→ Exercise directions: Please report every line of the listing below that has the word "Seguridad" in it.

→ Working data:
- Opening Delimiter -
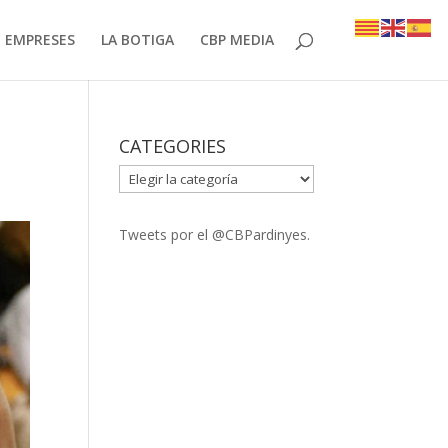
EMPRESES
LA BOTIGA
CBP MEDIA
CATEGORIES
CATEGORIES
Tweets por el @CBPardinyes.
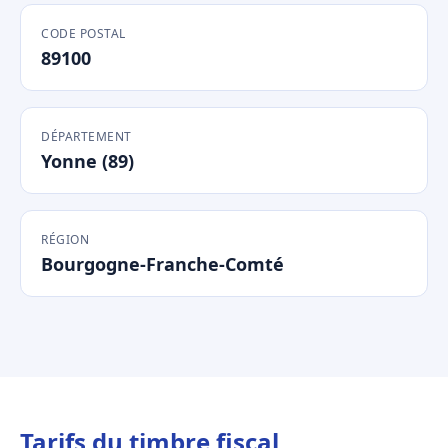
CODE POSTAL
89100
DÉPARTEMENT
Yonne (89)
RÉGION
Bourgogne-Franche-Comté
Tarifs du timbre fiscal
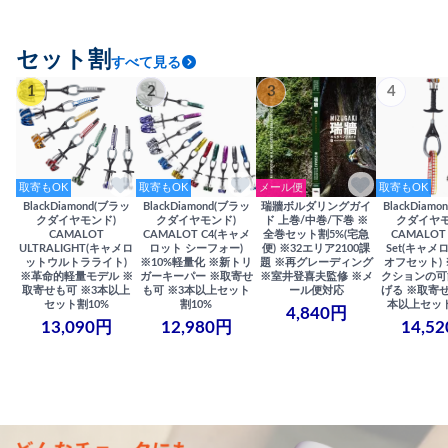
セット割
すべて見る
1
2
3
4
取寄もOK
取寄もOK
メール便
取寄もOK
BlackDiamond(ブラッ
BlackDiamond(ブラッ
瑞牆ボルダリングガイ
BlackDiam
クダイヤモンド)
クダイヤモンド)
ド 上巻/中巻/下巻 ※
クダイヤモ
CAMALOT
CAMALOT C4(キャメ
全巻セット割5%(宅急
CAMALOT 
ULTRALIGHT(キャメロ
ロット シーフォー)
便) ※32エリア2100課
Set(キャメロ
ットウルトラライト)
※10%軽量化 ※新トリ
題 ※再グレーディング
オフセット)
※革命的軽量モデル ※
ガーキーパー ※取寄せ
※室井登喜夫監修 ※メ
クションの可
取寄せも可 ※3本以上
も可 ※3本以上セット
ール便対応
げる ※取寄せ
セット割10%
割10%
本以上セット
4,840円
13,090円
12,980円
14,5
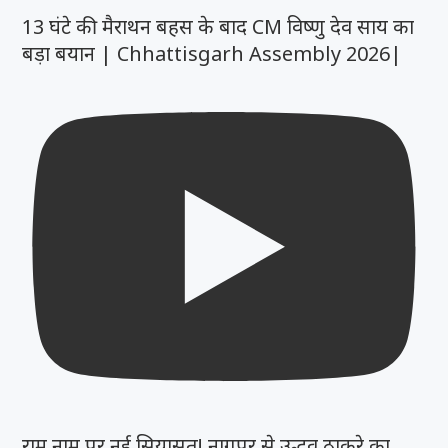
13 घंटे की मैराथन बहस के बाद CM विष्णु देव साय का
बड़ा बयान | Chhattisgarh Assembly 2026|
राम नाम पर नई सियासत! नागपुर से उद्धव ठाकरे का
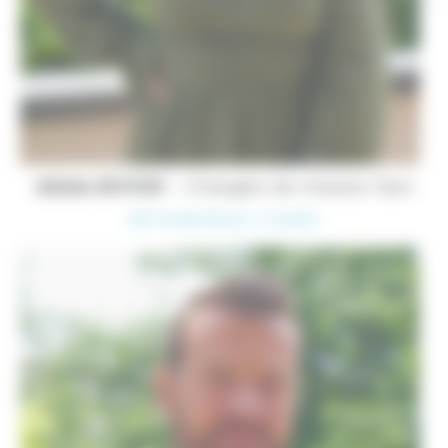
Alizée BOYER
– Chargée de mission Tarn
(25) Alizée Boyer | LinkedIn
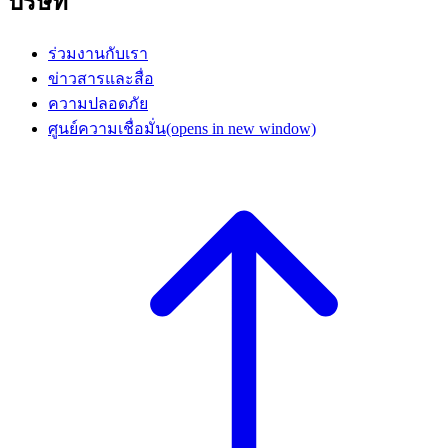
บริษัท
ร่วมงานกับเรา
ข่าวสารและสื่อ
ความปลอดภัย
ศูนย์ความเชื่อมั่น
(opens in new window)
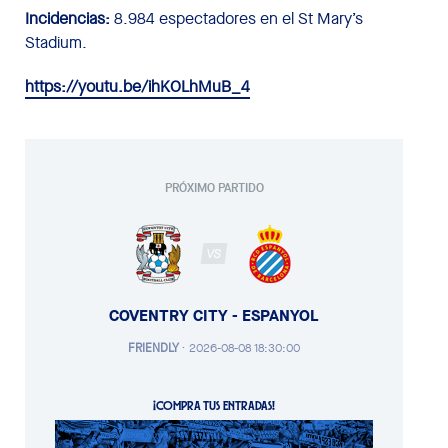
Incidencias:
8.984 espectadores en el St Mary’s
Stadium.
https://youtu.be/ihKOLhMuB_4
PRÓXIMO PARTIDO
VS
COVENTRY CITY - ESPANYOL
FRIENDLY
·
2026-08-08 18:30:00
¡COMPRA TUS ENTRADAS!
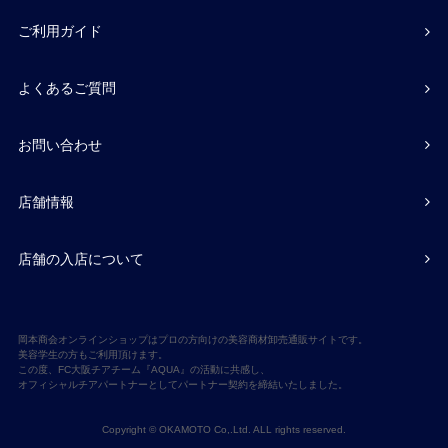
ご利用ガイド
よくあるご質問
お問い合わせ
店舗情報
店舗の入店について
岡本商会オンラインショップはプロの方向けの美容商材卸売通販サイトです。
美容学生の方もご利用頂けます。
この度、FC大阪チアチーム『AQUA』の活動に共感し、
オフィシャルチアパートナーとしてパートナー契約を締結いたしました。
Copyright © OKAMOTO Co,.Ltd. ALL rights reserved.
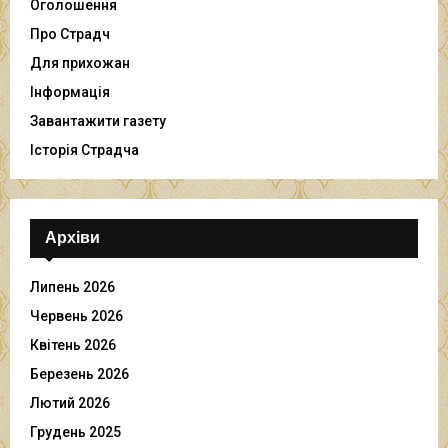
Оголошення
Про Страдч
Для прихожан
Інформація
Завантажити газету
Історія Страдча
Архіви
Липень 2026
Червень 2026
Квітень 2026
Березень 2026
Лютий 2026
Грудень 2025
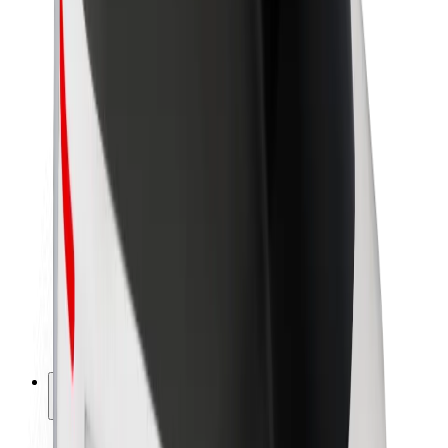
Sostenibilidad en Bolt
Project Zero
Blog
Sala de prensa
Directrices de la marca
Misión
Relación con inversores
Liderazgo
Marca
Medios
Fondo Urbano
Seguridad
Seguridad para usuarios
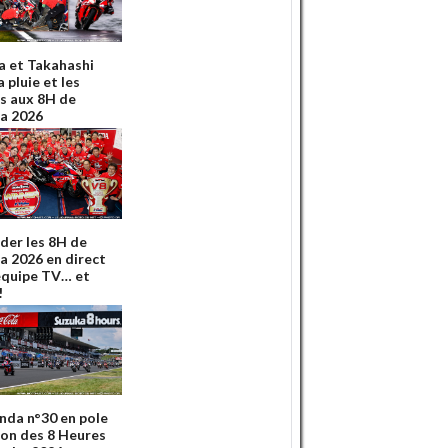
 et Takahashi
a pluie et les
s aux 8H de
a 2026
der les 8H de
a 2026 en direct
'équipe TV… et
!
nda n°30 en pole
ion des 8 Heures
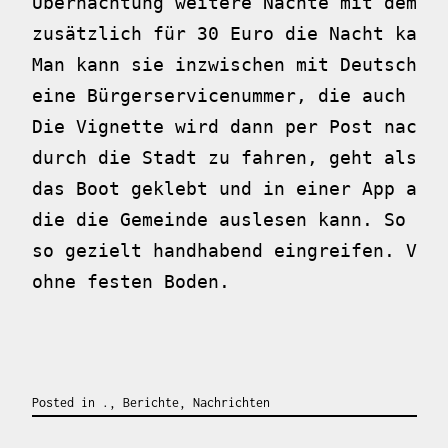
Übernachtung weitere Nächte mit dem Bo
zusätzlich für 30 Euro die Nacht kaufe
Man kann sie inzwischen mit Deutscher 
eine Bürgerservicenummer, die auch Aus
Die Vignette wird dann per Post nach H
durch die Stadt zu fahren, geht also n
das Boot geklebt und in einer App akti
die die Gemeinde auslesen kann. So kan
so gezielt handhabend eingreifen. Von 
ohne festen Boden.
Posted in
.
,
Berichte
,
Nachrichten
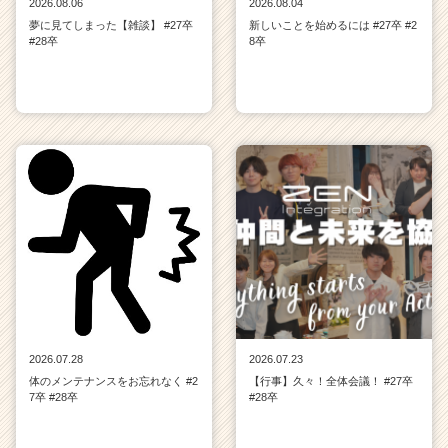
2026.08.06
2026.08.04
夢に見てしまった【雑談】 #27卒
新しいことを始めるには #27卒 #2
#28卒
8卒
2026.07.28
2026.07.23
体のメンテナンスをお忘れなく #2
【行事】久々！全体会議！ #27卒
7卒 #28卒
#28卒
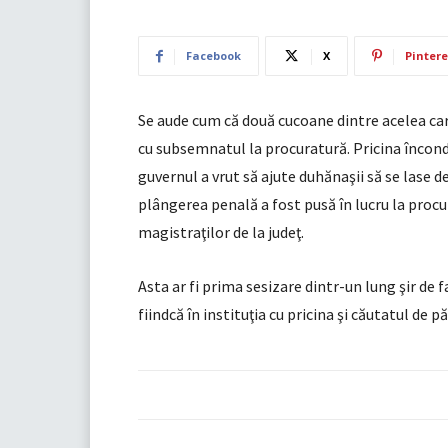
Facebook
X
Pintere
Se aude cum că două cucoane dintre acelea ca
cu subsemnatul la procuratură. Pricina încond
guvernul a vrut să ajute duhănaşii să se lase
plângerea penală a fost pusă în lucru la procur
magistraţilor de la judeţ.
Asta ar fi prima sesizare dintr-un lung şir de
fiindcă în instituţia cu pricina şi căutatul de 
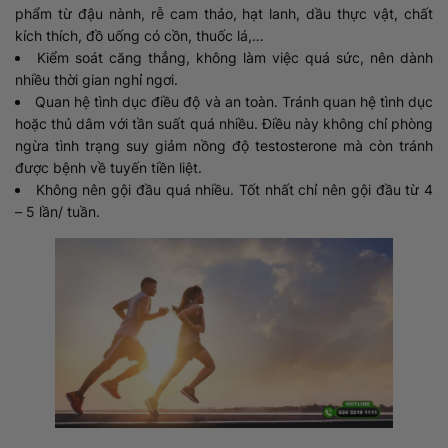
phẩm từ đậu nành, rễ cam thảo, hạt lanh, dầu thực vật, chất
kích thích, đồ uống có cồn, thuốc lá,…
Kiểm soát căng thẳng, không làm việc quá sức, nên dành
nhiều thời gian nghỉ ngơi.
Quan hệ tình dục điều độ và an toàn. Tránh quan hệ tình dục
hoặc thủ dâm với tần suất quá nhiều. Điều này không chỉ phòng
ngừa tình trạng suy giảm nồng độ testosterone mà còn tránh
được bệnh về tuyến tiền liệt.
Không nên gội đầu quá nhiều. Tốt nhất chỉ nên gội đầu từ 4
– 5 lần/ tuần.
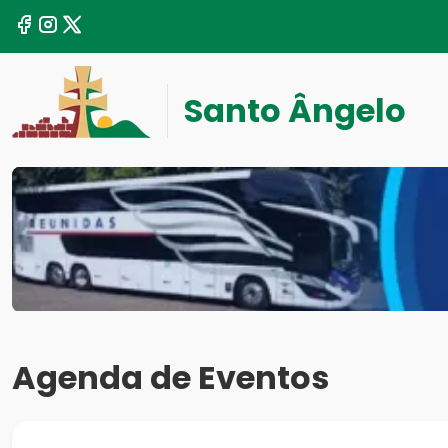
Santo Ângelo
Agenda de Eventos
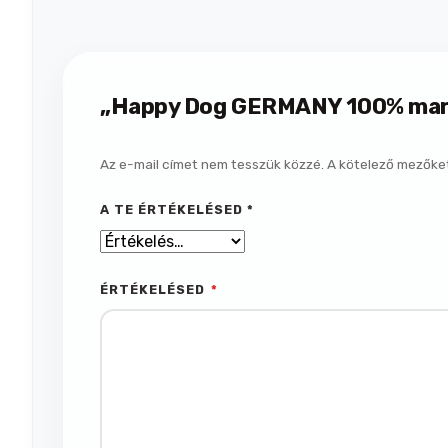
„Happy Dog GERMANY 100% marh
Az e-mail címet nem tesszük közzé.
A kötelező mezőke
A TE ÉRTÉKELÉSED
*
ÉRTÉKELÉSED
*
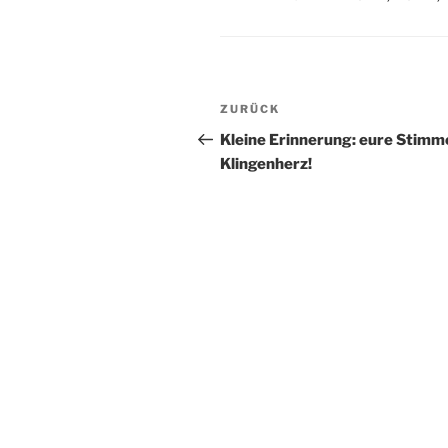
Beitragsnavigation
Vorheriger
ZURÜCK
Beitrag
Kleine Erinnerung: eure Stimm
Klingenherz!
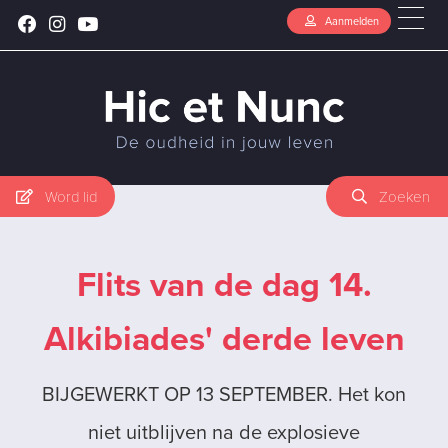
Aanmelden
Word lid
Zoeken
Flits van de dag 14.
Alkibiades' derde leven
BIJGEWERKT OP 13 SEPTEMBER. Het kon
niet uitblijven na de explosieve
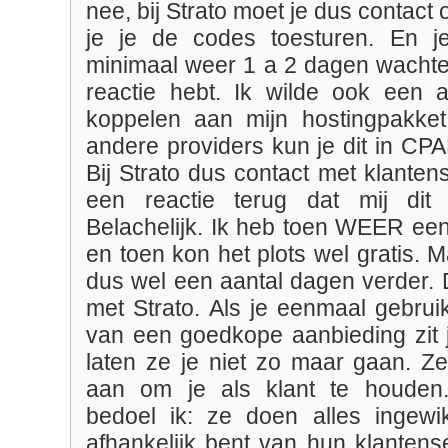
nee, bij Strato moet je dus contac
je je de codes toesturen. En je
minimaal weer 1 a 2 dagen wachten
reactie hebt. Ik wilde ook een 
koppelen aan mijn hostingpakket
andere providers kun je dit in CP
Bij Strato dus contact met klantens
een reactie terug dat mij dit
Belachelijk. Ik heb toen WEER een
en toen kon het plots wel gratis. 
dus wel een aantal dagen verder
met Strato. Als je eenmaal gebru
van een goedkope aanbieding zit j
laten ze je niet zo maar gaan. Ze
aan om je als klant te houde
bedoel ik: ze doen alles ingewi
afhankelijk bent van hun klantens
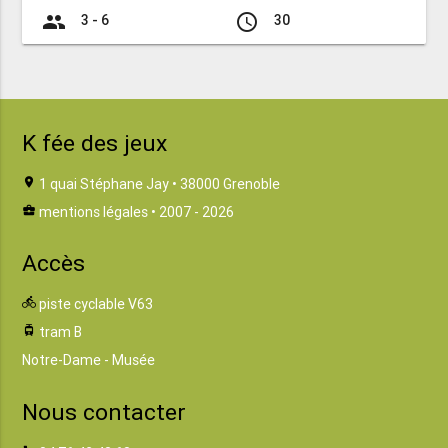
group
access_time
3 - 6
30
K fée des jeux
location_on
1 quai Stéphane Jay • 38000 Grenoble
business_center
mentions légales
• 2007 - 2026
Accès
directions_bike
piste cyclable V63
tram
tram B
Notre-Dame - Musée
Nous contacter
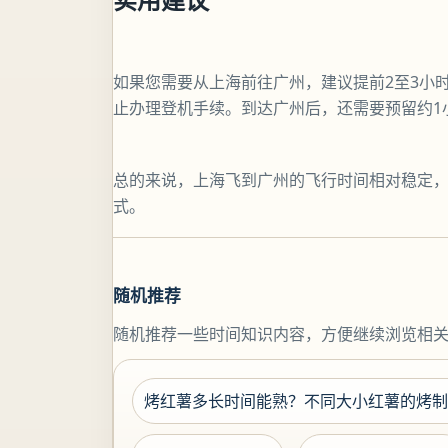
如果您需要从上海前往广州，建议提前2至3小
止办理登机手续。到达广州后，还需要预留约1
总的来说，上海飞到广州的飞行时间相对稳定，
式。
随机推荐
随机推荐一些时间知识内容，方便继续浏览相
烤红薯多长时间能熟？不同大小红薯的烤制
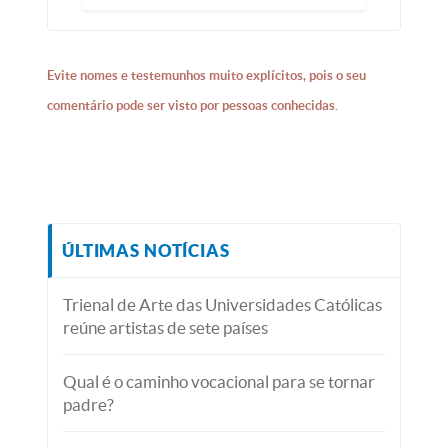
Evite nomes e testemunhos muito explícitos, pois o seu
comentário pode ser visto por pessoas conhecidas.
ÚLTIMAS NOTÍCIAS
Trienal de Arte das Universidades Católicas
reúne artistas de sete países
Qual é o caminho vocacional para se tornar
padre?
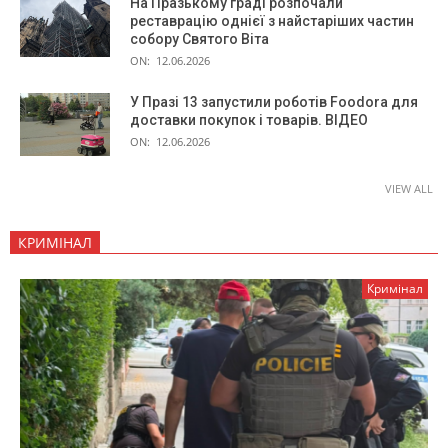
На Празькому граді розпочали
реставрацію однієї з найстаріших частин
собору Святого Віта
ON:
12.06.2026
У Празі 13 запустили роботів Foodora для
доставки покупок і товарів. ВІДЕО
ON:
12.06.2026
VIEW ALL
КРИМІНАЛ
Кримінал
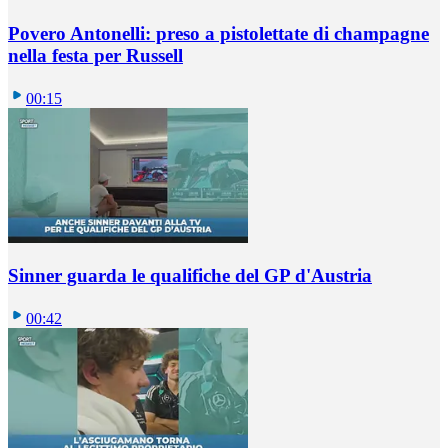
Povero Antonelli: preso a pistolettate di champagne
nella festa per Russell
00:15
Sinner guarda le qualifiche del GP d'Austria
00:42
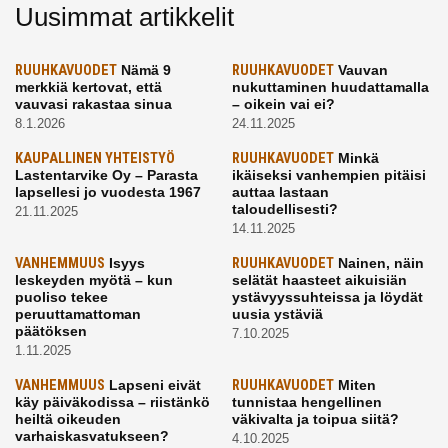
Uusimmat artikkelit
RUUHKAVUODET
Nämä 9
RUUHKAVUODET
Vauvan
merkkiä kertovat, että
nukuttaminen huudattamalla
vauvasi rakastaa sinua
– oikein vai ei?
8.1.2026
24.11.2025
KAUPALLINEN YHTEISTYÖ
RUUHKAVUODET
Minkä
Lastentarvike Oy – Parasta
ikäiseksi vanhempien pitäisi
lapsellesi jo vuodesta 1967
auttaa lastaan
taloudellisesti?
21.11.2025
14.11.2025
VANHEMMUUS
Isyys
RUUHKAVUODET
Nainen, näin
leskeyden myötä – kun
selätät haasteet aikuisiän
puoliso tekee
ystävyyssuhteissa ja löydät
peruuttamattoman
uusia ystäviä
päätöksen
7.10.2025
1.11.2025
VANHEMMUUS
Lapseni eivät
RUUHKAVUODET
Miten
käy päiväkodissa – riistänkö
tunnistaa hengellinen
heiltä oikeuden
väkivalta ja toipua siitä?
varhaiskasvatukseen?
4.10.2025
- Closing Delimiter -
→ Reply:
Seguridad
Seguridad para usuarios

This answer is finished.